Dia Rhangga

26 7 2
                                    

Daenys sudah bisa menebak dari awal bahwa status hubungan asmaranya akan menjadi topik yang akan dikejar oleh Dreas. Bagaimana tidak? Sebagai penyanyi muda misterius yang lagi naik daun tentu semua orang mau tahu siapa laki-laki tambatan hati seorang Daenys Rai.
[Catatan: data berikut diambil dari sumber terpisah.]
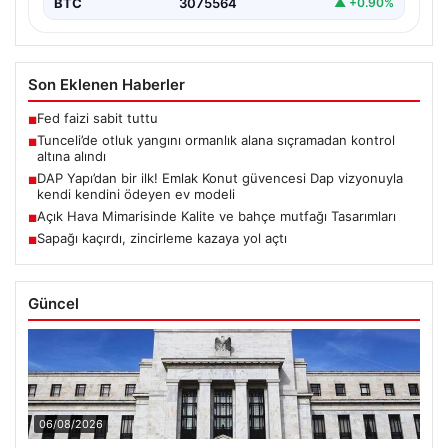
BTC
3075564
▲ +0.90%
Son Eklenen Haberler
Fed faizi sabit tuttu
■
Tunceli’de otluk yangını ormanlık alana sıçramadan kontrol
■
altına alındı
DAP Yapı’dan bir ilk! Emlak Konut güvencesi Dap vizyonuyla
■
kendi kendini ödeyen ev modeli
Açık Hava Mimarisinde Kalite ve bahçe mutfağı Tasarımları
■
Sapağı kaçırdı, zincirleme kazaya yol açtı
■
Güncel
06/08/2026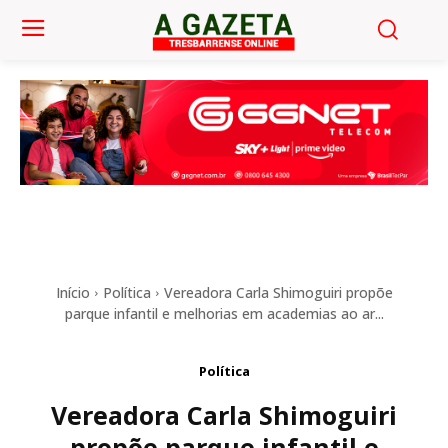
Início
Política
Vereadora Carla Shimoguiri propõe
parque infantil e melhorias em academias ao ar...
Política
Vereadora Carla Shimoguiri
propõe parque infantil e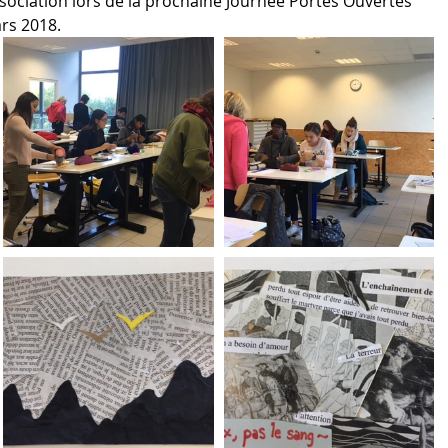
sociation lors de la prochaine Journée Portes Ouvertes 
ars 2018.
Apalagi sebagai pemilik kanal dengan penonton terbanyak, persoalan romansa begini akan mendatangkan penonton yang banyak juga adsense dan cuan lain yang banyak pula. "Saya rasa dalam hidup ini kita bisa punya rasa hormat, kagum, bahkan sayang pada orang lain yang lawan jenis secara platonik."

"Saya setuju sebenarnya," merasa tamunya agak defensif, Dreas tidak begitu saja menyerah, "Tapi kalau saya sih, ada perempuan yang bagi saya berjasa buat saya gitu ya, dan saya sangat hormat dan sayang sama dia, secara natural perasaan cinta bisa saja terbentuk kan?"

"Buat saya cinta itu lebih dari semua yang tadi Mas Dreas sebutkan," bibir Daenys bergerak namun matanya mendadak kosong, seperti melihat pada sesuatu di kejauhan. "Meskipun pasti cinta berangkat dari perasaan positif yang kita dapatkan dari seseorang, tapi bagaimana cinta bisa lahir dan berkembang menurut saya caranya misteri. Seperti kita main undian saja. Nggak tahu bisa mendarat dan berlabuh dimana."

"Yang kamu maksud dari misteri adalah?"

Dua bahu Daenys terangkat. "Nggak bisa kita atur. Orang yang baik itu kan banyak ya pasti. Nggak mungkin satu. Yang hebat dan bisa membuat kita tertarik juga banyak. Tapi kenapa bisa hati kita memilih seseorang itu secara spesifik menurut saya ya nggak ada yang tahu pasti mengapa dan karenanya."

"Jadi kamu mau bilang bahwa di hidup seorang Daenys Rai, banyak laki-laki hebat yang juga berhati mulia tapi yang ada di hati kamu bukanlah yang paling bisa mencuri perhatian kamu atau yang bisa mengetuk hati kamu, malahan kamu tidak tahu kenapa dan bagaimana bisa hati menentukan dia orangnya?"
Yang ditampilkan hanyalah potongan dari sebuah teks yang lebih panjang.